Wherever the string "website" appears in the records, return the line that holds it.

STUDY MATERIAL:
....

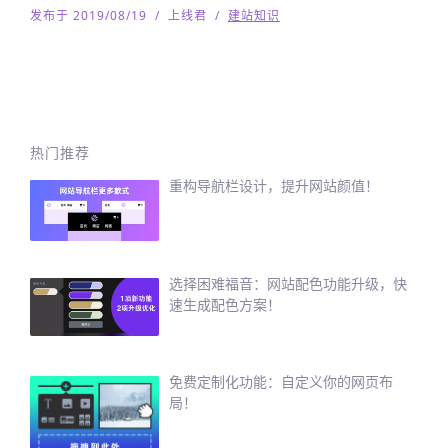
发布于 2019/08/19
/
上线君
/
建站知识
热门推荐
重构导航栏设计，提升网站颜值！
选择困难福音：网站配色功能升级，快
速生成配色方案！
免费定制化功能：自定义你的网页布
局！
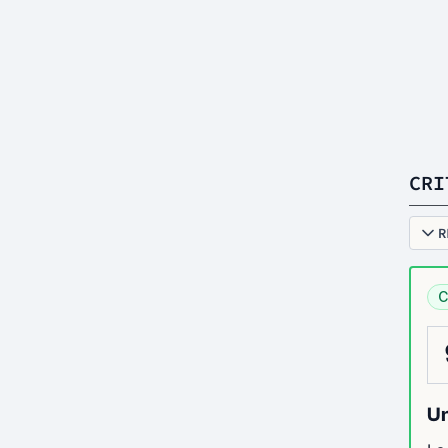
CRI
R
C
Un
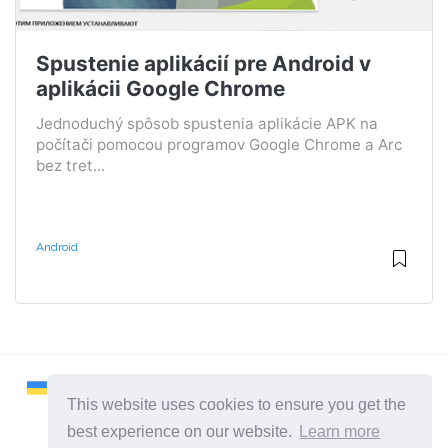
Spustenie aplikácií pre Android v
aplikácii Google Chrome
Jednoduchý spôsob spustenia aplikácie APK na
počítači pomocou programov Google Chrome a Arc
bez tret...
Android
This website uses cookies to ensure you get the
best experience on our website.
Learn more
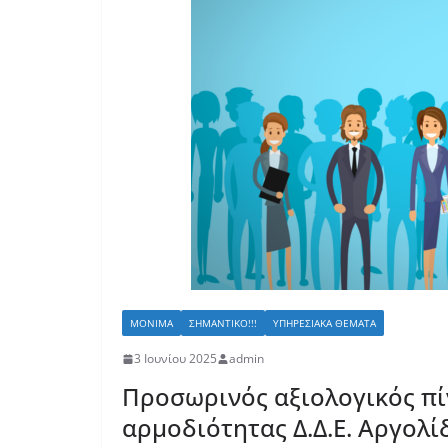
ΜΌΝΙΜΑ
ΣΗΜΑΝΤΙΚΌ!!!
ΥΠΗΡΕΣΙΑΚΆ ΘΈΜΑΤΑ
3 Ιουνίου 2025
admin
Προσωρινός αξιολογικός π
αρμοδιότητας Δ.Δ.Ε. Αργολί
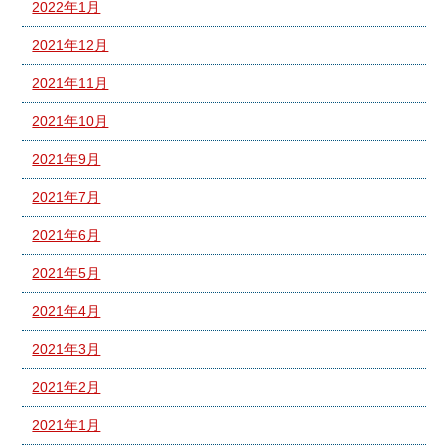
2022年1月
2021年12月
2021年11月
2021年10月
2021年9月
2021年7月
2021年6月
2021年5月
2021年4月
2021年3月
2021年2月
2021年1月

....

RESULT:
This website uses cookies to ensure you get the
best experience on our website.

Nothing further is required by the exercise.